Je repartirais donc frustré du Sikkim qui ne m’aura pas offert les vues
mythiques que j’attends depuis toujours. Du coup lorsque Marion s’éveille 1
heure plus tard nous décidons de boycotter le Pemayangtse Gompa, bouclons nos
sacs et rejoignons les taxis… Hélas le 1er est plein, et le second
aussi. On est mal ! Il faut absolument qu’on parte car les heures nous
sont comptées ! – Devant notre détresse le chauffeur appelle un pote qui
nous dégote 2 places dans une jeep. Ouf ! Nous sommes sauvés.
Nous pouvons
donc nous précipiter pour engloutir un rapide petit déjeuner avant le départ
lorsque soudain les nuages se déchirent pour laisser place à une interminable
barrière blanche qui se dresse comme les crocs effrayants de la mandibule
inférieure de quelque monstre gigantesque. La vision est saisissante, le
spectacle fabuleux malgré que le maître des lieux, le Kanchenjunga, soit le
seul à refuser de se montrer. Nous quitterons donc Pelling sur la fantastique
note de cette image inoubliable.
Et voila notre
jeep sur laquelle on harnache nos sacs tandis qu’un petit vieux adorable et
magnifique avec ses cheveux blancs, sa barbe blanche éparse et son costard sale
n’échange gentiment sa place pour nous permettre d’être cote à cote. Le
chauffeur, lui porte toute la gentillesse du monde sur lui et c’est une joyeuse
jeep qui se lance dans la longue descente avec nous devant et toute une famille
sikkimaise derrière nous. La première heure de conduite du chauffeur est
intégralement consacrée à ses prières, rythmée de grands coups de patins pour
éviter d’écraser telle ou telle vague bestiole en accord avec les préceptes
qu’il loue, tandis qu’à l’arrière un gamin malade chiale et chialera durant
l’intégralité du trajet…
C’est ainsi que
nous désescaladons les pentes abruptes himalayennes, de villages en villages,
de vallées encaissées en vallées encaissées, de franchissement de ponts
branlants en franchissement de ponts en bambous. La route est effroyablement
sinueuse, régulièrement coupée par des glissements de terrain ou des
effondrements que des armées de femmes réparent en cassant des cailloux au
marteau ! Ici un pont suspendu en construction, là un barrage
hydroélectrique avec une pancarte « clean power for ».
A Jorethang
dont un grand mur est couvert d’une fresque représentant les différentes
ethnies du coin dans leurs tenues traditionnelles nous faisons une petite
escale avant de filet sur Melli, check-point de sortie du Sikkim et d’entrée au
Bengale Occidental.
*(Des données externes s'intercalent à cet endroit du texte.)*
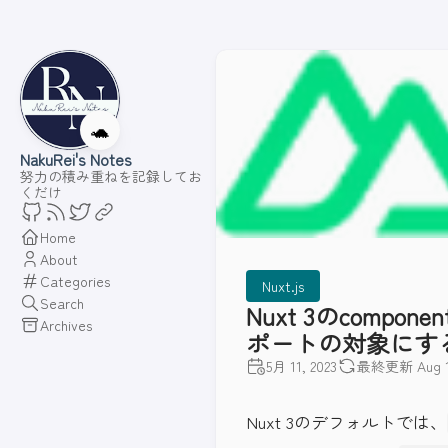
🐢
NakuRei's Notes
努力の積み重ねを記録してお
くだけ
Home
About
Categories
Nuxt.js
Search
Nuxt 3のcom
Archives
ポートの対象にす
5月 11, 2023
最終更新 Aug 14
Nuxt 3のデフォルトでは、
On ne peut pas s’y tromper d’ailleurs car comme si le
passage de cette fausse frontière était une téléportation, le changement est
radical : chaleur moite, bruit, immondices partout, traditionnel bordel indien
et bien sûr crasse épouvantable à tous les étages… Nous n’avons pas fait 2 kilomètres mais
qu’il est déjà loin le Sikkim !
Nous n’en
finissons pourtant jamais de sortir de cette interminable vallée creusée par
une magnifique rivière vert émeraude. Je consulte l’altimètre : 200 mètres. Et pourtant
nous sommes réellement en pleine montagne ! Surprenant… Et puis la sortie
est soudaine : d’un seul coup, sans zone de piémont, au détour d’un
virage, paf ! Nous voilà en plein milieu d’une vaste plaine grouillante de
monde et de saleté ; revoilà les rikshaws inadaptés aux pentes
montagneuses ; revoilà ces immenses lits de rivière surpeuplés de
bidonvilles et de gens qui y cherchent je ne sais quoi mais ramassant des
cailloux, fouillant l’eau noire de crasse ou y avant hommes et linge ;
revoilà les échoppes miteuses le long des routes. C’est toute l’Inde qui nous
explose à la face comme un choc ! C’est quand même fascinant l’Inde !
C’est dans ce
changement radical d’ambiance qui nous désoriente jusqu’à Siliguri. Siliguri et
son grouillement humain, son concert de klaxons, son trafic et bordel
indescriptibles. Comme à nos arrivées sur Delhi nous nous sentons perdus,
oppressés. Comme lors de nos arrivées à Delhi ou ailleurs, se plonger au cœur
de l’Inde et de sa vie nous demande encore une fois un temps dadaptation. A
peine descendus du taxi et nous voici assaillis de mendiantes repoussantes et
de cyclo-pousses. Fini la tranquillité ! – Nous nous dégotons un hôtel,
crade bien entendu mais bon, finalement pas plus qu’un autre ! Puis après
un petit crochet en cyclo-pousse par la Poste nous découvrons un havre de paix et de
calme, chose impensable à Siliguri ! Un petit resto dans un grand patio
qui nous permet de tuer une bonne heure le tout en nous régalant d’une bonne
petite… pizza ! Ben oui, on a craqué !
C’est
également ce soir là que nous passons 2h30 dans un cybercafé à discuter sur MSN
avec la France.Ah
Internet ! Quel miracle ! De retour à la chambre, après une toilette
au baquet d’eau chaude (payant) nous nous offrons une pause télé découvrant les
dernières nouvelles des suite de l’assassinat de Butho aux émeutes du Kenya.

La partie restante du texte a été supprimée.